Required work: Count each line below that has the word "サービス" in it, and give only the total.

Exercise inputs:
------------------------------------------------------------------------
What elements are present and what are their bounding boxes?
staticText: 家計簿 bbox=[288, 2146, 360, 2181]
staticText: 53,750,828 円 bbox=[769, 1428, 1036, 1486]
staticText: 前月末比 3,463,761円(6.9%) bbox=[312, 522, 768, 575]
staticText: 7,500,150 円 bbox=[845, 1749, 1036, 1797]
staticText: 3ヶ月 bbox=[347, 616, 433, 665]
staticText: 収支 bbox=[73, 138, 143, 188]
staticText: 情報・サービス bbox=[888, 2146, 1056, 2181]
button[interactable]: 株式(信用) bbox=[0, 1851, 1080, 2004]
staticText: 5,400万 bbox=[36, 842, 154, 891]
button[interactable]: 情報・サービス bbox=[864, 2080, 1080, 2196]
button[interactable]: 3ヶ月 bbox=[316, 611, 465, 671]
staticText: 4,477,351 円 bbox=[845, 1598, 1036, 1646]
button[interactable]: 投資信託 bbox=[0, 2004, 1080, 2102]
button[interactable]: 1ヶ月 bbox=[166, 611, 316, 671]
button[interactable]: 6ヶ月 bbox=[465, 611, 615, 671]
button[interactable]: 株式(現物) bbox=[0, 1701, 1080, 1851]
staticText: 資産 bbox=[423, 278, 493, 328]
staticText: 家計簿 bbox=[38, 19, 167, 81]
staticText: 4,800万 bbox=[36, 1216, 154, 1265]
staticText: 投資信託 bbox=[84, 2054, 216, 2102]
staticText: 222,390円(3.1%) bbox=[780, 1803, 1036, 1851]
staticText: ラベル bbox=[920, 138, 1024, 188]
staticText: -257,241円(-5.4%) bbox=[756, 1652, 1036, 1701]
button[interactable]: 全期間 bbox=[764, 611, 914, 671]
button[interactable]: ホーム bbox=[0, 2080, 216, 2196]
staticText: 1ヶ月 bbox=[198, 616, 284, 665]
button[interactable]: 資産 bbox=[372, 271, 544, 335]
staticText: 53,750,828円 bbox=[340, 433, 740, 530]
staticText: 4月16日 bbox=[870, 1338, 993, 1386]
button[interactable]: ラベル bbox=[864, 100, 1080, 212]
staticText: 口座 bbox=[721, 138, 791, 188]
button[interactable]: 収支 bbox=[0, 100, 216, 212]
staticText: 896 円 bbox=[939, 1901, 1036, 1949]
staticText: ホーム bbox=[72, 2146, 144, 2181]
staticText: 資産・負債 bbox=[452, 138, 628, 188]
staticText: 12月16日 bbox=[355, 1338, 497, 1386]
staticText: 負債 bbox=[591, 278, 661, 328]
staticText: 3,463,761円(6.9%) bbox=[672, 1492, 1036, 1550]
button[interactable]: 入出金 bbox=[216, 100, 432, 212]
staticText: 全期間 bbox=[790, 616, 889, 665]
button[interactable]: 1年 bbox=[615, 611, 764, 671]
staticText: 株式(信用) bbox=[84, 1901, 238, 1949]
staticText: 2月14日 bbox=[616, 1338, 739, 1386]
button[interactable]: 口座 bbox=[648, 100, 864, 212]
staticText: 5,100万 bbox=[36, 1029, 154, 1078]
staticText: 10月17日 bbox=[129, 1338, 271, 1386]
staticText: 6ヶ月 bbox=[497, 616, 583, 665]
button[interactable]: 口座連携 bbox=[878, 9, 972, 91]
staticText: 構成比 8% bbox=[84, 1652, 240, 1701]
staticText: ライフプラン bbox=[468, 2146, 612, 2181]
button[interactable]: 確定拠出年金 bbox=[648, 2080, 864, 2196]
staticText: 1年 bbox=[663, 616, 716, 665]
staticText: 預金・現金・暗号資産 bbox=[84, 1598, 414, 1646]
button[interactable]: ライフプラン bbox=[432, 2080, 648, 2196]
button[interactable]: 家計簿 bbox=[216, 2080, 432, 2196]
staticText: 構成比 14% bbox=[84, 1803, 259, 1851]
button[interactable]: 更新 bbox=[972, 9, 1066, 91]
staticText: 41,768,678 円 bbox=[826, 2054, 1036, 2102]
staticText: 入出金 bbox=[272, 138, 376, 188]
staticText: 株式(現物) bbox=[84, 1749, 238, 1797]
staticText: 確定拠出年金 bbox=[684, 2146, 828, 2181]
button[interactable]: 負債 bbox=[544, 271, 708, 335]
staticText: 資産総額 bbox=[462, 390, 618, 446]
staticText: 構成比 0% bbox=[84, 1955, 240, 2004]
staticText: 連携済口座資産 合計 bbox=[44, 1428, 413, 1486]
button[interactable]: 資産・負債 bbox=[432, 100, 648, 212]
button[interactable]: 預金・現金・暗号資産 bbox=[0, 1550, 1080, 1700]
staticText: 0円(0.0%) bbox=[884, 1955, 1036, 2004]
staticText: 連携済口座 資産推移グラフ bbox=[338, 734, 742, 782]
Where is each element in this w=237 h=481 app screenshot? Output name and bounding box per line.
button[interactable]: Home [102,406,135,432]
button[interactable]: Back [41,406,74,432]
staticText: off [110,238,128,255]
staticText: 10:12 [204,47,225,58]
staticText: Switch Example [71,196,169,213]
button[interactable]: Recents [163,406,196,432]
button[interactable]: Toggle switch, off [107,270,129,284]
------------------------------------------------------------------------
Answer to this exercise: 2